Opposition leaders have argued that the concessions will not be enough to halt growing public anger at the President’s programme that is deemed to favour the well-off at the expense of low-income working households.
Clashes in Belgium
The Belgian coalition government is fighting for survival after a split over the U.N. migration pact. The largest political party in the coalition, the New Flemish Alliance (N-VA), has declared that it will vote against signing an international migration agreement that sets out a ‘cooperative framework’ for dealing with international migrants between signatories. Constitutionally the Prime Minister will be unable to officially sign the U.N. pact without support of all coalition partners, despite an agreement at committee stage. If the N-VA were to leave the coalition over this agreement it would leave Prime Ministers Charles Michel without a majority in parliament and potentially trigger an early election in the new year.

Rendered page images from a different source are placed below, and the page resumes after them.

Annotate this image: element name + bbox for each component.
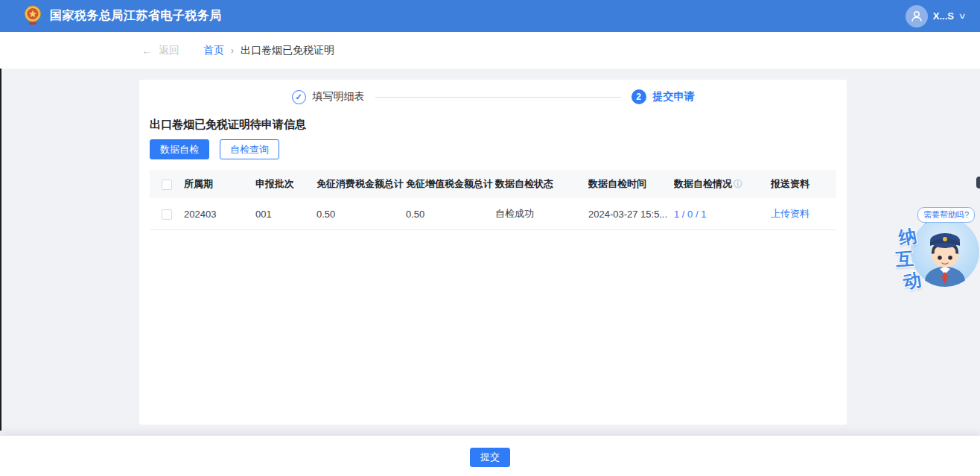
col-upload: 报送资料 bbox=[771, 170, 836, 198]
table-header-row: 所属期 申报批次 免征消费税金额总计 免征增值税金额总计 数据自检状态 数据自检… bbox=[150, 170, 836, 198]
submit-button[interactable]: 提交 bbox=[470, 448, 510, 467]
col-consumption-tax: 免征消费税金额总计 bbox=[316, 170, 406, 198]
col-period: 所属期 bbox=[184, 170, 255, 198]
col-batch: 申报批次 bbox=[255, 170, 316, 198]
select-all-checkbox[interactable] bbox=[162, 180, 172, 190]
pending-application-table: 所属期 申报批次 免征消费税金额总计 免征增值税金额总计 数据自检状态 数据自检… bbox=[150, 170, 836, 230]
cell-batch: 001 bbox=[255, 198, 316, 230]
col-check-time: 数据自检时间 bbox=[588, 170, 674, 198]
upload-material-link[interactable]: 上传资料 bbox=[771, 208, 809, 219]
col-check-result: 数据自检情况ⓘ bbox=[674, 170, 771, 198]
step2-label: 提交申请 bbox=[653, 90, 695, 104]
app-header: 国家税务总局江苏省电子税务局 X...S ∨ bbox=[0, 0, 980, 32]
action-buttons: 数据自检 自检查询 bbox=[150, 139, 279, 159]
info-icon[interactable]: ⓘ bbox=[734, 179, 742, 189]
step1-label: 填写明细表 bbox=[313, 90, 365, 104]
window-edge bbox=[0, 69, 1, 431]
step-connector-line bbox=[375, 97, 621, 98]
cell-check-time: 2024-03-27 15:5... bbox=[588, 198, 674, 230]
cell-vat: 0.50 bbox=[406, 198, 495, 230]
user-menu[interactable]: X...S ∨ bbox=[906, 5, 965, 28]
footer-bar: 提交 bbox=[0, 436, 980, 476]
table-row: 202403 001 0.50 0.50 自检成功 2024-03-27 15:… bbox=[150, 198, 836, 230]
page-title: 出口卷烟已免税证明待申请信息 bbox=[150, 118, 306, 132]
app-title: 国家税务总局江苏省电子税务局 bbox=[50, 8, 222, 24]
tax-bureau-emblem-icon bbox=[22, 4, 43, 28]
step-indicator: ✓ 填写明细表 2 提交申请 bbox=[139, 89, 847, 104]
back-label: 返回 bbox=[159, 44, 179, 57]
col-vat: 免征增值税金额总计 bbox=[406, 170, 495, 198]
check-result-link[interactable]: 1 / 0 / 1 bbox=[674, 209, 706, 220]
step2-number-badge: 2 bbox=[631, 89, 646, 104]
assistant-vertical-char: 互 bbox=[895, 247, 914, 272]
self-check-query-button[interactable]: 自检查询 bbox=[220, 139, 279, 159]
main-card: ✓ 填写明细表 2 提交申请 出口卷烟已免税证明待申请信息 数据自检 自检查询 … bbox=[139, 80, 847, 425]
back-arrow-icon: ← bbox=[141, 44, 153, 57]
assistant-vertical-char: 动 bbox=[902, 267, 923, 293]
data-self-check-button[interactable]: 数据自检 bbox=[150, 139, 209, 159]
breadcrumb-separator: › bbox=[231, 45, 234, 56]
row-checkbox[interactable] bbox=[162, 209, 172, 220]
cell-check-status: 自检成功 bbox=[495, 198, 588, 230]
col-check-status: 数据自检状态 bbox=[495, 170, 588, 198]
back-button[interactable]: ← 返回 bbox=[141, 44, 179, 57]
breadcrumb-home[interactable]: 首页 bbox=[203, 44, 224, 57]
breadcrumb: ← 返回 首页 › 出口卷烟已免税证明 bbox=[0, 32, 980, 69]
help-bubble: 需要帮助吗? bbox=[917, 207, 975, 223]
breadcrumb-current: 出口卷烟已免税证明 bbox=[241, 44, 334, 57]
brand: 国家税务总局江苏省电子税务局 bbox=[22, 4, 222, 28]
side-panel-handle[interactable] bbox=[976, 177, 980, 188]
cell-period: 202403 bbox=[184, 198, 255, 230]
cell-consumption-tax: 0.50 bbox=[316, 198, 406, 230]
user-avatar[interactable] bbox=[906, 5, 928, 28]
help-assistant-widget[interactable]: 征 需要帮助吗? 纳 互 动 bbox=[891, 207, 980, 298]
user-icon bbox=[910, 10, 923, 23]
username[interactable]: X...S bbox=[933, 10, 954, 22]
chevron-down-icon[interactable]: ∨ bbox=[958, 12, 966, 20]
assistant-vertical-char: 纳 bbox=[897, 223, 918, 250]
step1-check-icon: ✓ bbox=[292, 90, 306, 104]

Other European countries, including Poland, Hungary, Italy and Austria have already pulled out of the agreement, with Denmark and the Netherlands struggling to give the agreement its full support. Migration issues have remained a prominent issue for EU states since the migration crisis of 2015.
Uncertainty for Romania
Romania’s ruling coalition lost four deputies and a government majority this week. This comes as Bucharest is set to receive EU’s rotating Presidency. The European Commission has accused Bucharest of failing to fight against corruption and has questioned whether it is ready to receive the EU Presidency. Part of its responsibilities during the period will be sealing agreement on several key policy issues before May’s European Parliament election as well as presiding over Britain’s departure from the EU. Romania’s EU Affairs Minister George Ciamba argued that domestic political turbulence should be viewed separately from preparations for the Council presidency. The EU Commission President Jean-Claude Juncker supported this statement, however, did state that the Presidency will be easier for Romania if the rule of law and fight against corruption is extended.